[ad_1]
METERPerhaps it was because most minds were focused on the results of the elections taking place in the United States. Or maybe it was that all the arguments had already been made when the prime minister gave his statement on the second national shutdown on Monday. Either way, the prime minister’s questions this week felt curiously unanswered. Rather as if Keir Starmer and Boris Johnson were following the motions, and both took it for granted that it would be another easy victory for the Labor leader.
Yet no politician has allowed repetition to stand in the way of what they are saying, regardless of whether they are right or wrong. So after inviting Johnson to agree that no candidate in the American election could declare which votes counted and which did not, like all good populists, Boris believes that you can have too much democracy, so as it was from wait, refused to answer.
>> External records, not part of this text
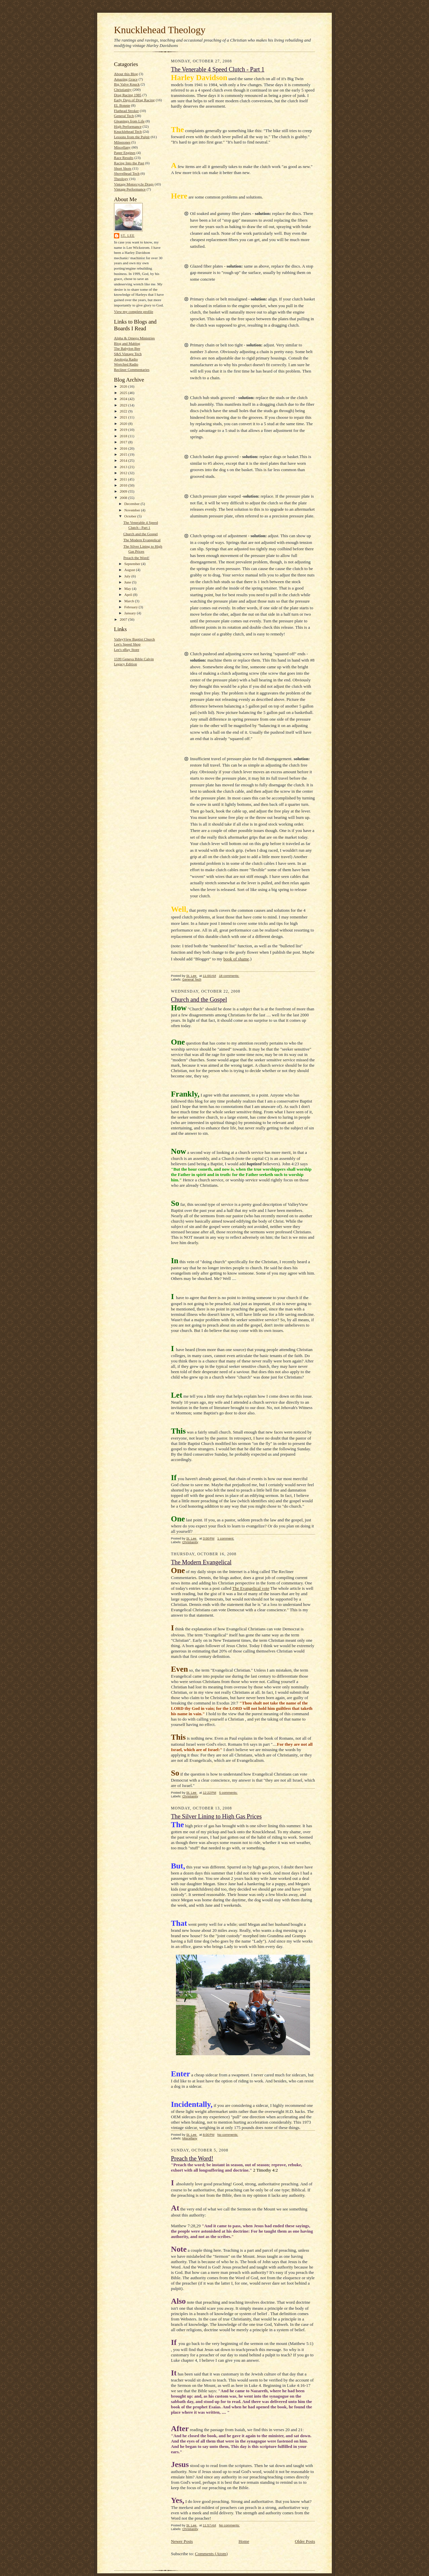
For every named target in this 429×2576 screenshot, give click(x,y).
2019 (124, 430)
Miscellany (122, 147)
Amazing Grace (125, 79)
Starmer moved on to the issue of confinement.
Why had the government taken so long to make this particular U-turn? After all, it had been two weeks since the Prime Minister introduced a three-tier regional system. Boris screamed, howled, and tugged at his hair, aware that his more combed appearance on Monday had been seen as a sign of weakness, and proceeded to speak nonsense. He had been absolutely right to introduce regional locks and they had been working brilliantly until the moment when he suddenly realized they weren’t working after all and the infection rate was increasing across the country.
Maybe Starmer was just as confused as everyone else by that logic or just wasn’t in the mood to gloat. Winning an argument against Boris has become too easy. All he does is argue the opposite of what he says he will do and he will be shown right with an escalation of government in no time. So instead of making much of Johnson’s clear leadership failure and that the Conservatives were now embracing Labor policy, Starmer stuck to a few simple facts. If the government had implemented the two- to three-week “circuit breaker” lockout for half a period as Sage and he had recommended, there would have been fewer deaths and less damage to the economy. Simple. So what was the plan if the R-value wasn’t below 1 by December 2?
Here Boris fought a lot. While he could be sure that the blocking regulations that parliament would vote on that afternoon would end on December 2, he had no idea what would replace them had they been insufficient to reduce the infection rate. Even he seems to have given up on Typhoid Dido’s test-and-trace system being improved enough to bail him out, so all he could say was that he hoped the shutdown would work and it was political punctuation to suggest it wouldn’t work. . t.
Which was a bit rude, since it had been Starmer’s promise to vote for the government measures that would ensure that they became law. But Boris has never been noted for either his loyalty or his gratitude. He ended by incongruously saying that Keir should look more like Tony Blair, who had written an article in the Daily Mail on shutdowns, testing and tracing, and vaccines that could easily have been written by the current Labor leader. No wonder Starmer seemed surprised. He had spent most of the last week defending himself against the Labor left that he felt was already too much like Blair.
Seconds out, third round. Soon the two party leaders fought again over the debate on the new blocking measures. Unsurprisingly, both Johnson and Starmer seemed even less enthusiastic or combative than before. Boris spent most of his time trying to allay the concerns of libertarians in his own party who threatened to vote against him, rather than shoot Labor, while Starmer delivered his speech on autopilot. Everything had very little power.
Things got a little better when Theresa May was called when Johnson seemed to make a point of leaving the camera the moment she began to speak. There is little love lost between the two and May began by saying that she would not be able to vote with the government. She must have enjoyed that. Having been serially betrayed by Boris over the years, it was good to level things out, if only a little.
As is often the case, what was missing among the refuseniks of the confinement was an idea of why they might vote. How many Covid deaths a day were they willing to accept to protect the economy? What alternatives to circuit breakers did they suggest, given that infection rates in blocked regions almost invariably only seemed to increase? Still, not having the answers has always been the backbenchers’ main privilege.
Matt Hancock was left to close the debate for the government. He also lamented the need for the lockdown restrictions and vowed to rethink people’s right to play golf and tennis. He also hinted that the government might back down from community worship. Not bad, since prayer is all we seem to have left. With Labor backing, the motion passed easily with fewer than 40 Tory rebels. But few had any doubt that they would all be debating the same thing again in a month.